= Pinkie Gordon Lane =

American poet (1923–2008)

Pinkie Gordon Lane (born January 13, 1923 – December 3, 2008) was an African-American poet, editor, and teacher. She authored five books of poetry and was nominated for the Pulitzer Prize in 1979. Among the numerous honors awarded to Lane is an appointment as the Louisiana State Poet Laureate, making her the first African American to hold the post (1989–92).

==Early life and education==
Pinkie Gordon Lane was born in Philadelphia, Pennsylvania, on January 13, 1923. The youngest and only surviving child of William Alexander Gordon (d. 1940) and Inez Addie West Gordon (d. 1945), Lane grew up in an era seething with racial animus. In an interview with the critic John Lowe in 2005, she notes that the racial incidents that she witnessed in the Mid-Atlantic region were indelibly embedded in her psyche. Her parents forded the Great Depression and the ensuing years of austerity and managed to put their daughter through school at a high cost.

After Lane's graduation from the Philadelphia High School for Girls in 1940 her father, William Alexander Gordon, died and she was pressed to take a job in a sewing factory. After five years of intense work and the death of her mother she applied for and received a four-year scholarship to Spelman College in Atlanta, Georgia. During her senior year at Spelman she met and married Ulysses “Pete” Simpson Lane (d. 1970), her first and only husband.

She went on to attain a master's degree in English at Atlanta University in 1956, and, in 1967, became the first African-American woman to earn a PhD from Louisiana State University.

==Career==
Graduating with honors from Spelman in the Spring of 1949, Lane set out eastward begin her career as an educator. For the next six years she taught high-school students in Georgia and Florida.
She returned to Atlanta in 1955 to attain a master's degree in English at Atlanta University. The following year she accepted a position at Leland College in Baker, Louisiana, where she stayed until 1959.
That year she joined the English Department at Southern University, where she would stay for the remainder of her career, rising to the post of Department Chair. With her husband teaching in the Department of Education, Lane was able to settle down to focus on what she thought was her primary medium of expression, short stories.

==Poetry==
In 1962, while she was teaching at Southern University, a colleague recommended that she read A Street in Bronzeville (1945) by Gwendolyn Brooks. At that point, she says: "I had never read a whole book of poetry by a black woman poet. And I was so impressed, I said, 'well if she can do it, I can do it.' I forgot about fiction and started writing poetry, which came to me naturally." Brooks’s work not only ignited a passion for the poetry, but it introduced Lane to the sprawling tradition of black letters. Before the inauguration of Black Studies in the late 1960s, writers such as Lane considered themselves to be autodidacts, tracing the contours of a tradition that had been, in large part, excluded from the scholarly arena.

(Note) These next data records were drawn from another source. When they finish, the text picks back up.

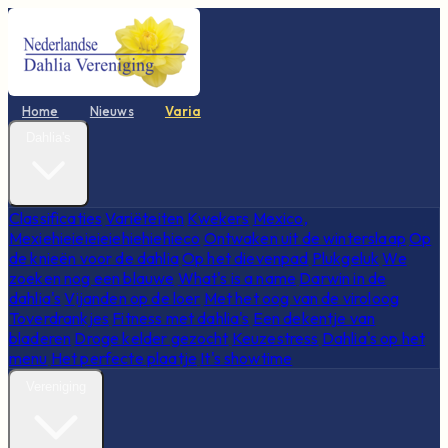
Home
Nieuws
Varia
Dahlia's
Classificaties
Variëteiten
Kwekers
Mexico,
Mexiehieieieieiehiehiehieco
Ontwaken uit de winterslaap
Op
de knieën voor de dahlia
Op het dievenpad
Plukgeluk
We
zoeken nog een blauwe
What's is a name
Darwin in de
dahlia's
Vijanden op de loer
Met het oog van de viroloog
Toverdrankjes
Fitness met dahlia's
Een dekentje van
bladeren
Droge kelder gezocht
Keuzestress
Dahlia's op het
menu
Het perfecte plaatje
It's showtime
Vereniging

Lane published her first book of poetry, Wind Thoughts (1972), shortly after her husband’s death of liver and kidney disease. Although the book was critically lauded, it was not until her second book of poetry, The Mystic Female (1978), was released that she began to amass a sizeable audience. The following year Gwendolyn Brooks nominated The Mystic Female for the Pulitzer Prize. Dorothy W. Newman, writing in a special issue of Callaloo, declared: "Pinkie Gordon Lane — woman, scholar, poet—goes inward and emerges universal in her second volume of poetry.…"
Lane went on to publish three more books of poetry: I Never Scream (1985), Girl at the Window (1991) and Elegy for Etheridge (2002.)

==Criticism==
She was often excoriated by the prevailing voices in the Black Arts Movement and her colleagues at Southern University for her refusal to hew to what they considered to be the conventions of black poetry. As Carolyn M. Jones notes in her essay on Lane: "Indeed, her voice is so quiet at times that in the militant 1960s, hers was not accepted as 'African American poetry'. Lane tells us that Dudley Randall, though confirming her work as authentically African American because it is written by an African American, called it 'another kind of black poetry', balancing intimacy with emotion with interpretive distance." Like Robert Hayden, Lane was beleaguered by criticism but went on defiantly to produce important work in the face of it.